Mike's Signals You're Doing It Wrong
Watch for these redirections:
- "Is that not happening?" — You assumed without verifying.
- "Will it show us...?" — You should have added evidence gathering.
- "Stop guessing" — You're proposing fixes without understanding.
- "Ultrathink this" — Question fundamentals, not just symptoms.
- "We're stuck?" (frustrated) — Your approach isn't working.
When you see these: STOP. Return to Phase 1.
Common Rationalizations
| Excuse | Reality |
|---|
| "Issue is simple, don't need process" | Simple issues have root causes too. Process is fast for simple bugs. |
| "Emergency, no time for process" | Systematic debugging is FASTER than guess-and-check thrashing. |
| "Just try this first, then investigate" | First fix sets the pattern. Do it right from the start. |
| "I'll write test after confirming fix works" | Untested fixes don't stick. Test first proves it. |
| "Multiple fixes at once saves time" | Can't isolate what worked. Causes new bugs. |
| "Reference too long, I'll adapt the pattern" | Partial understanding guarantees bugs. Read it completely. |
| "I see the problem, let me fix it" | Seeing symptoms ≠ understanding root cause. |
| "One more fix attempt" (after 2+ failures) | 3+ failures = architectural problem. Question pattern, don't fix again. |
When the process reveals "no root cause"
If systematic investigation reveals the issue is truly environmental, timing-dependent, or external:
- You've completed the process.
- Document what you investigated.
- Implement appropriate handling (retry, timeout, error message).

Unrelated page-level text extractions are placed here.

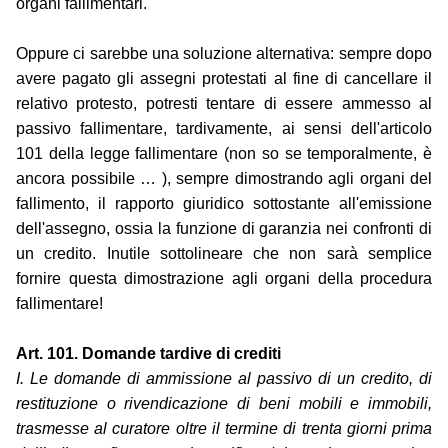
organi fallimentari.
Oppure ci sarebbe una soluzione alternativa: sempre dopo
avere pagato gli assegni protestati al fine di cancellare il
relativo protesto, potresti tentare di essere ammesso al
passivo fallimentare, tardivamente, ai sensi dell'articolo
101 della legge fallimentare (non so se temporalmente, è
ancora possibile … ), sempre dimostrando agli organi del
fallimento, il rapporto giuridico sottostante all'emissione
dell'assegno, ossia la funzione di garanzia nei confronti di
un credito. Inutile sottolineare che non sarà semplice
fornire questa dimostrazione agli organi della procedura
fallimentare!
Art. 101. Domande tardive di crediti
I. Le domande di ammissione al passivo di un credito, di
restituzione o rivendicazione di beni mobili e immobili,
trasmesse al curatore oltre il termine di trenta giorni prima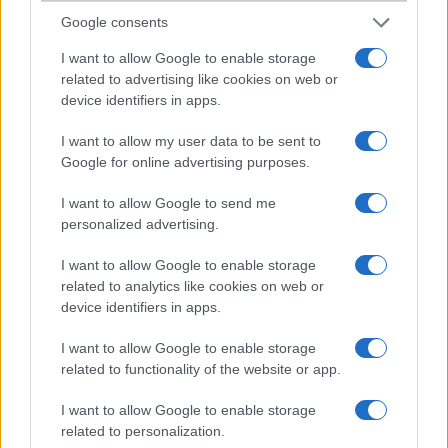
Google consents
Gyöngyi
I want to allow Google to enable storage
related to advertising like cookies on web or
2012-8-2 12:44:14
device identifiers in apps.
laocsingling: Playről töltsd le az App2SD programot. Az áttesz
I want to allow my user data to be sent to
mindent a SD-re, amit lehet.
Google for online advertising purposes.
I want to allow Google to send me
Dann
personalized advertising.
2012-8-12 20:55:29
I want to allow Google to enable storage
Üdv! azt írják hogy nagyon rossz a kép minősége a telefonnak ez
related to analytics like cookies on web or
ígyvan? Pixeles nagyon?Köszönöm előre is a választ.
device identifiers in apps.
I want to allow Google to enable storage
szu
related to functionality of the website or app.
2012-10-8 21:24:44
I want to allow Google to enable storage
related to personalization.
Üdv! nagyon nem értek a telefonokhoz, úgyhogy bocsi, ha nagy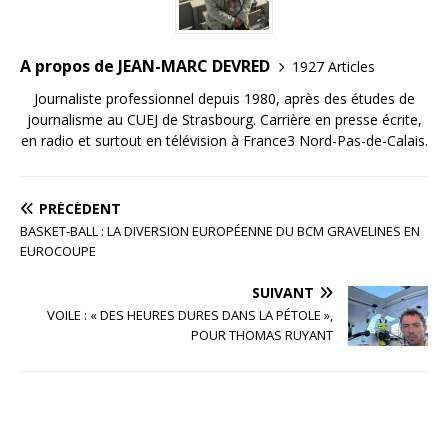
k
A propos de JEAN-MARC DEVRED
1927 Articles
Journaliste professionnel depuis 1980, après des études de
journalisme au CUEJ de Strasbourg. Carrière en presse écrite,
en radio et surtout en télévision à France3 Nord-Pas-de-Calais.
PRÉCÉDENT
BASKET-BALL : LA DIVERSION EUROPÉENNE DU BCM GRAVELINES EN
EUROCOUPE
SUIVANT
VOILE : « DES HEURES DURES DANS LA PÉTOLE »,
POUR THOMAS RUYANT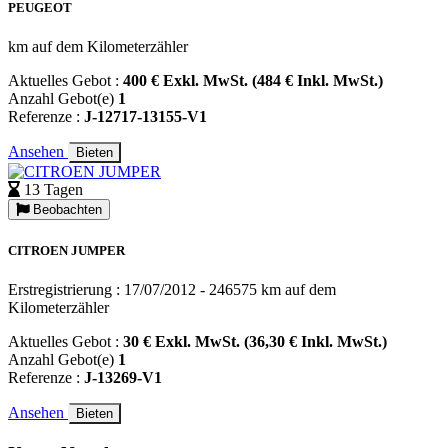
PEUGEOT
km auf dem Kilometerzähler
Aktuelles Gebot :
400 € Exkl. MwSt. (484 € Inkl. MwSt.)
Anzahl Gebot(e)
1
Referenze :
J-12717-13155-V1
Ansehen
Bieten
13 Tagen
Beobachten
CITROEN JUMPER
Erstregistrierung : 17/07/2012 - 246575 km auf dem
Kilometerzähler
Aktuelles Gebot :
30 € Exkl. MwSt. (36,30 € Inkl. MwSt.)
Anzahl Gebot(e)
1
Referenze :
J-13269-V1
Ansehen
Bieten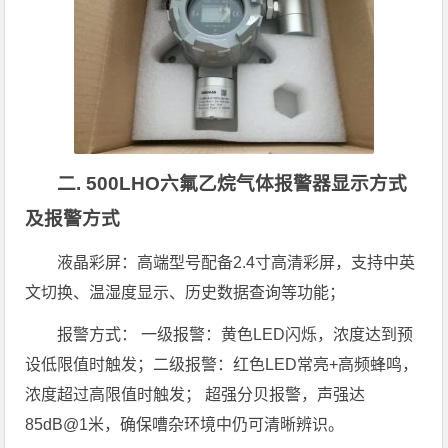
二. 500LHO六氟乙烷气体报警器显示方式
及报警方式
液晶彩屏：高端型号配备2.4寸高清彩屏，支持中英
文切换、温湿度显示、历史数据查询等功能；
报警方式： 一级报警：黄色LED闪烁，浓度达到预
设低限值时触发；二级报警：红色LED常亮+高频蜂鸣，
浓度超过高限值时触发； 超强分贝报警，声强达
85dB@1米，确保嘈杂环境中仍可清晰辨识。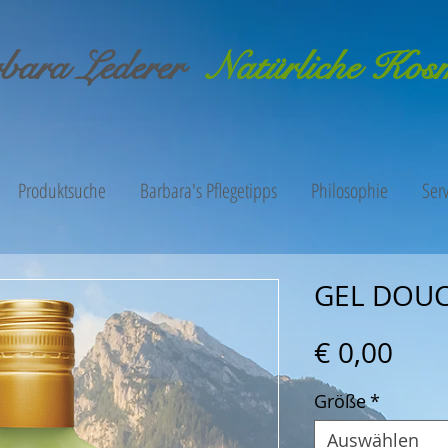
bara Lederer
Natürliche Kos
Produktsuche
Barbara's Pflegetipps
Philosophie
Serv
GEL DOUC
Prei
€ 0,00
Größe
*
Auswählen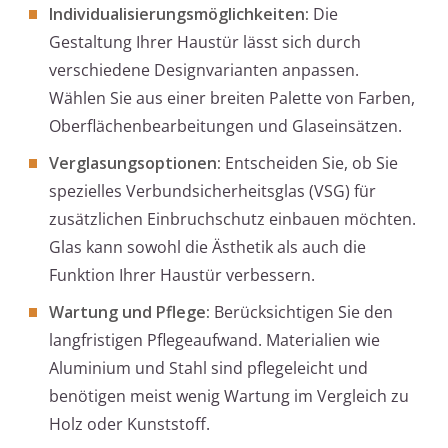
Individualisierungsmöglichkeiten:
Die
Gestaltung Ihrer Haustür lässt sich durch
verschiedene Designvarianten anpassen.
Wählen Sie aus einer breiten Palette von Farben,
Oberflächenbearbeitungen und Glaseinsätzen.
Verglasungsoptionen:
Entscheiden Sie, ob Sie
spezielles Verbundsicherheitsglas (VSG) für
zusätzlichen Einbruchschutz einbauen möchten.
Glas kann sowohl die Ästhetik als auch die
Funktion Ihrer Haustür verbessern.
Wartung und Pflege:
Berücksichtigen Sie den
langfristigen Pflegeaufwand. Materialien wie
Aluminium und Stahl sind pflegeleicht und
benötigen meist wenig Wartung im Vergleich zu
Holz oder Kunststoff.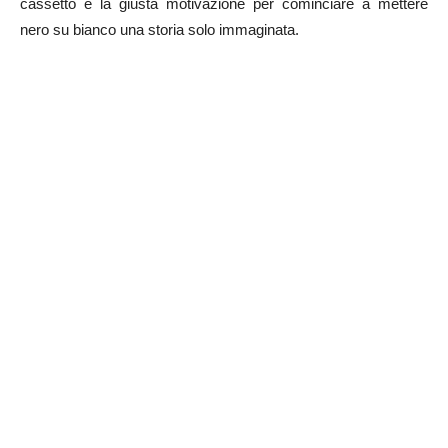
cassetto e la giusta motivazione per cominciare a mettere
nero su bianco una storia solo immaginata.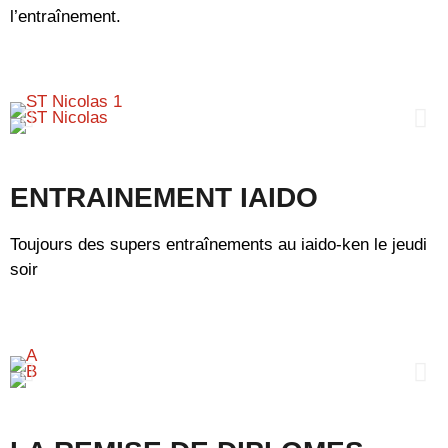
l’entraînement.
ENTRAINEMENT IAIDO
Toujours des supers entraînements au iaido-ken le jeudi
soir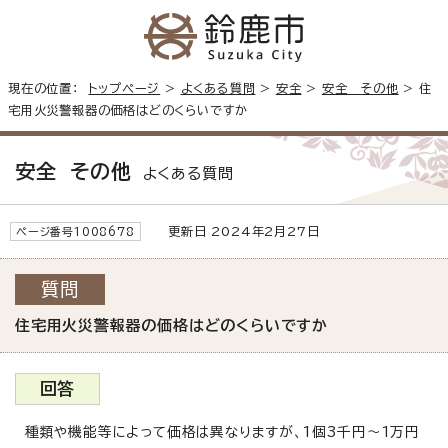
現在の位置：
トップページ
>
よくある質問
>
安全
>
安全 その他
> 住
宅用火災警報器の価格はどのくらいですか
安全 その他
よくある質問
更新日 2024年2月27日
ページ番号1008678
質問
住宅用火災警報器の価格はどのくらいですか
回答
種類や機能等によって価格は異なりますが、1個3千円～1万円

- Add monitoring/logging for future investigation.
But: 95% of "no root cause" cases are incomplete investigation.
Supporting Techniques
These techniques live in this directory:
root-cause-tracing.md — Trace bugs backward through the call stack to find the original trigger.
defense-in-depth.md — Add validation at multiple layers after finding the root cause.
condition-based-waiting.md — Replace arbitrary timeouts with condition polling.
scripts/hitl-loop.template.sh — Template for human-in-the-loop reproduction loops when a click is unavoidable.